Dave’s arc from wannabe superhero to boob-touching boyfriend works; what he wants all along is to be with Katie. Whatever altruism helps motivate him into becoming a superhero, the move to put on the costume is actually done because he’s bored with the life he has, hanging out with his two best friends, who treat everything as an opportunity for putdowns (I have no idea what it would be like to be a person like tha- I mean, to have friends like that in high school …), and unable to have the life he wants, as Katie’s boyfriend.
It’s the desire to be with Katie that motivates his reluctance to tell her that he’s not gay. Katie wants to be friends with a gay guy, she thinks Dave is a gay guy, and so Dave pretends to be a gay guy.
Unlike a superhero story, which would show a conflicted hero agonizing over the statement from his girlfriend that she didn’t want him to keep being a superhero, Dave is like, “No problem.” That’s pretty realistic, I think. Dave has no superpowers (he does have a bit of nerve damage, making it easier to take a punch) so he doesn’t have that uber-superhero-guilt thing going about having a non-superhero life. It’s not hard to think that a teenaged boy would rather stay in and fool around with his girlfriend every night instead of patrolling the streets and getting bruised, bloodied, and broken fighting bad guys.
The film does trot out the “one last mission” trope, which leads to Kick Ass leading Red Mist to Big Daddy, which leads to Daddy and Kick-Ass being tied up and beaten up live on the internet, which leads to Hit Girl showing up to save the day by going all Frank Castle on the mobsters. I normally hate “one last mission” stories, but it’s okay here for two reasons. The first, it’s only a part of the film’s plot. The second, it’s executed well by totally backfiring and leaving Katie shaken and helpless as her boyfriend is tied to a chair and getting worked by a bunch of mask-wearing goons.
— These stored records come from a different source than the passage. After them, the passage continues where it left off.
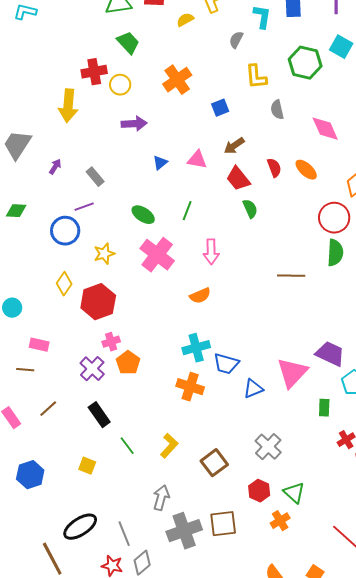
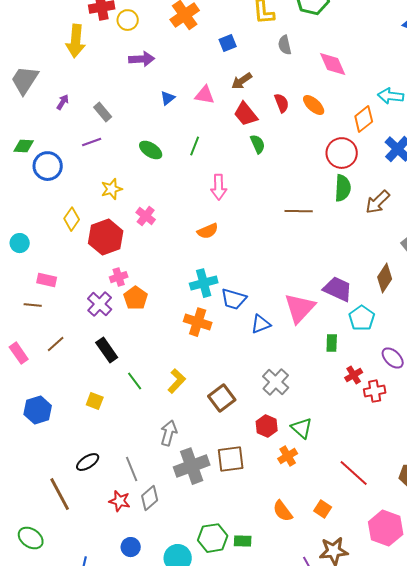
blue circle: (65, 231) -> (48, 166), moved
pink cross: (157, 255) -> (146, 216), moved, size x0.6
black ellipse: (80, 527) -> (88, 462), size x0.7

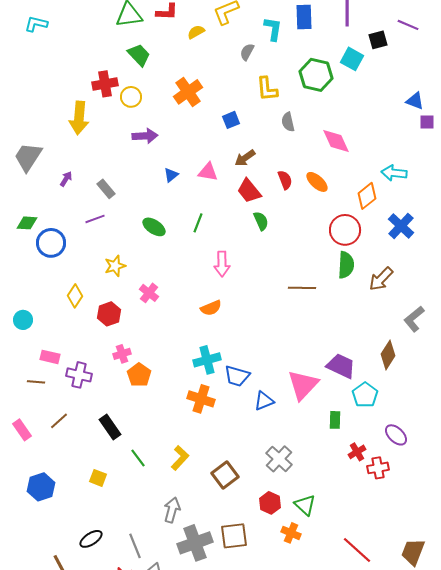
red hexagon: (106, 237) -> (109, 314), size x0.7
purple cross: (100, 304) -> (79, 375), moved, turned -30
orange cross: (288, 456) -> (291, 533), turned -36

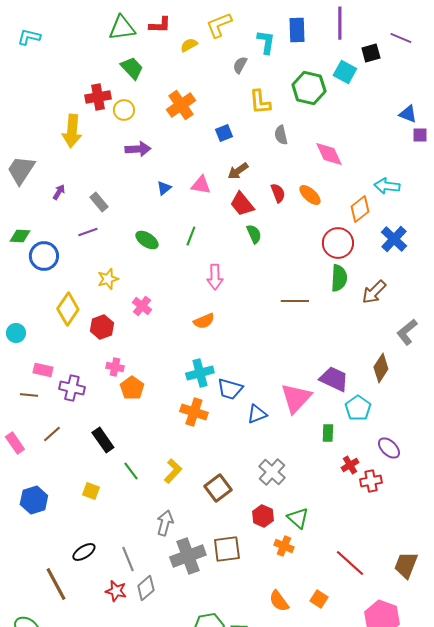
yellow diamond: (75, 296) -> (68, 309), size x1.4
pink cross: (122, 354) -> (115, 367), turned 30

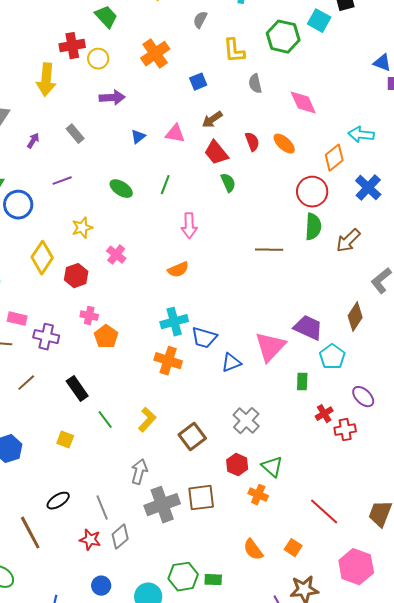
gray semicircle: (240, 65) -> (200, 20), moved
gray rectangle: (99, 202) -> (75, 134), moved

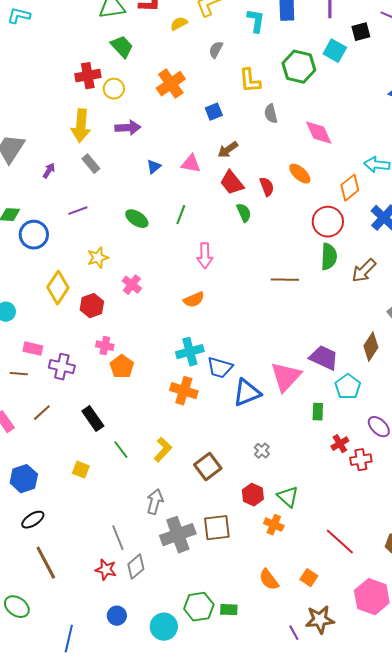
yellow arrow: (46, 80) -> (81, 126), moved
red semicircle: (252, 142) -> (267, 187), moved
blue triangle: (231, 363) -> (247, 393), size x1.4
gray cross: (246, 421) -> (262, 451), size x0.6
black ellipse: (58, 501) -> (33, 520), moved

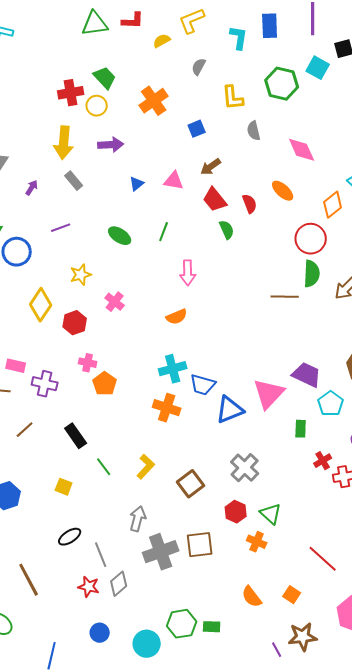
green trapezoid: (122, 47) -> (105, 78), moved
brown line: (285, 280) -> (285, 297), moved
gray cross: (262, 451) -> (245, 468), size x1.8
black ellipse: (33, 520) -> (70, 537), moved

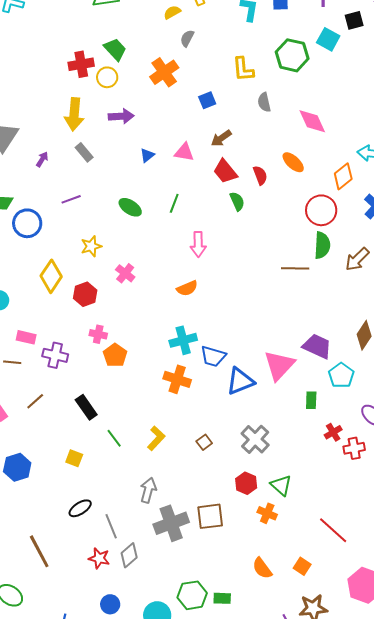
gray semicircle: (199, 67) -> (187, 38), moved
brown square: (191, 484) -> (204, 442), moved, size x0.6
Dave has what passes for his hero moment after he and Katie leave the scene (Big Daddy dies) when he agrees to help Hit Girl go after D’Amico, but they don’t go to stop and arrest D’Amico – they’re going there to kill him. Hit Girl does 95% of the killing in the subsequent sequence, a raid on D’Amico’s bodyguard-laden private residence, but Dave doesn’t shy away from turning killer. The sequence is beautifully executed in its violence and it has more in common with Kill Bill than Daredevil.
If you don’t want to watch a stylistically violent movie in which a 10-year old girl drops the c-word and blows hoodlum’s brains out, you should take a pass on KICK-ASS. If you want to see a terrifically creative, fun, and enjoyable action flick, however, you’d be hard-pressed to beat Vaughn’s offering.
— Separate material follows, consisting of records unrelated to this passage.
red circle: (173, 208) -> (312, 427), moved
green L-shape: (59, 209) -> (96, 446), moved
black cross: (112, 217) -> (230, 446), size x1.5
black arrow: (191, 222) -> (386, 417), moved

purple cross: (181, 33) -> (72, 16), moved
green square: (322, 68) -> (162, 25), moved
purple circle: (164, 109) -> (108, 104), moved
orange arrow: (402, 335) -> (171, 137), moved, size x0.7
I really dig this movie. After I finished it I kept wanting to write something silly like, “This is the most American movie since Boogie Nights,” but that would be patently absurd. What I dig is its total acceptance of violence and brutality as both something to fear and something to revel in. I dig the balance between drama and humor.
I know there’s talk of a sequel, but I don’t really want to see one. I think some stories don’t need a second act, and I think KICK-ASS is one of them.